The World Housing Inequality Database (WHID) is a cross-country harmonized database with housing inequality estimates available at different levels of aggregation. All estimates are constructed using high-quality administrative data based on the universe of properties in a given country.
WHID estimates are publicly available.
The first version of the database includes the following countries: United States, Belgium, and Spain.
Giovanni Paolo Mariani (ULB) is a co-founder and collaborator in this project.
I gratefully acknowledge funding and logistic support from the Fonds Thiepolam (Fondation ULB).
Update (April 2025):
The data for Belgium is already publicly available here.
See this paper for details about the Belgian data.
Update (October 2025):
The data for Spain is ready and available here.
See this paper for details about the Spanish data.
Update (December 2025):
The data for the United States is ready and available here.
See this paper for details about the Spanish data.

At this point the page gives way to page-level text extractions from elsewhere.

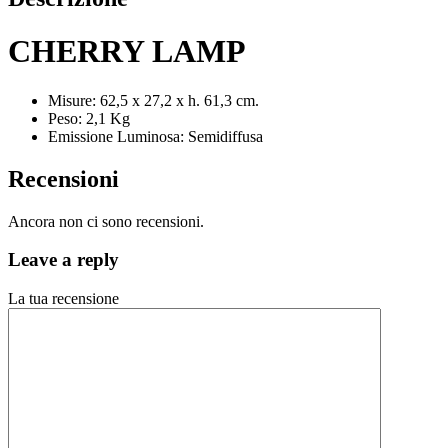
CHERRY LAMP
Misure: 62,5 x 27,2 x h. 61,3 cm.
Peso: 2,1 Kg
Emissione Luminosa: Semidiffusa
Recensioni
Ancora non ci sono recensioni.
Leave a reply
La tua recensione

The WHID will be hosted in this URL: www.worldhousingdata.com (the link will become active in early January).
Housing is critical to understanding wealth, income, and consumption inequality. Also inequality in opportunities. Housing is the most important and evenly distributed asset throughout the income or wealth distribution. It is, therefore, crucial to understand wealth inequality. According to OECD estimates, housing consumption accounts for 10 to 30% of household consumption in OECD countries. It is, therefore, crucial to understand income and consumption inequality. Finally, owning or renting a house in a neighborhood is the only way to benefit from (or be harmed by) neighborhood effects, impacting outcomes as vital as social mobility. As the "door of entry to neighborhoods," housing is critical to understanding inequality in opportunities.

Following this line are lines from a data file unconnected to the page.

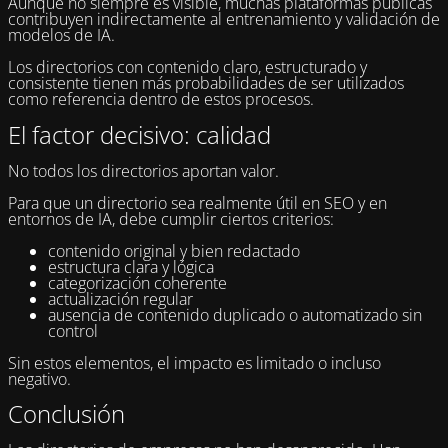
Aunque no siempre es visible, muchas plataformas públicas
contribuyen indirectamente al entrenamiento y validación de
modelos de IA.
Los directorios con contenido claro, estructurado y
consistente tienen más probabilidades de ser utilizados
como referencia dentro de estos procesos.
El factor decisivo: calidad
No todos los directorios aportan valor.
Para que un directorio sea realmente útil en SEO y en
entornos de IA, debe cumplir ciertos criterios:
contenido original y bien redactado
estructura clara y lógica
categorización coherente
actualización regular
ausencia de contenido duplicado o automatizado sin
control
Sin estos elementos, el impacto es limitado o incluso
negativo.
Conclusión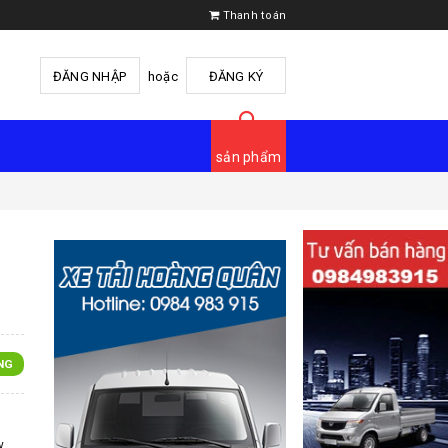
Thanh toán
ĐĂNG NHẬP
hoặc
ĐĂNG KÝ
sản phẩm
NG
w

Cross-country comparability. Compared to other data sources, cadastral data is relatively homogeneous across (at least Western) countries. That translates into high cross-country comparability.

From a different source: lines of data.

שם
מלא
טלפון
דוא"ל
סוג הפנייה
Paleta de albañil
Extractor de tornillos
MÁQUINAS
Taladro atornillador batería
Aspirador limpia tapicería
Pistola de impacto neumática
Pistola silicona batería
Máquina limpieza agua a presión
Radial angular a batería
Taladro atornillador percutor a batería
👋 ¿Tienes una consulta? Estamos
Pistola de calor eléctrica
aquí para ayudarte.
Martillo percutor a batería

Administrative boundaries are not problematic. Cadastral data is typically geolocated, which implies that arbitrary or changing administrative boundaries do not pose a problem in analyzing the data at any desired level of aggregation.
Top coding is not a problem. Cadastral data typically includes information on the universe of real estate in a given location. Therefore, censoring at the top is not a problem, and imputation methods are less often required.
Analysis over time. Because the year of construction is a variable typically included in cadastres, it is possible to construct a panel of real estate at any level of aggregation at any point in time, with caveats.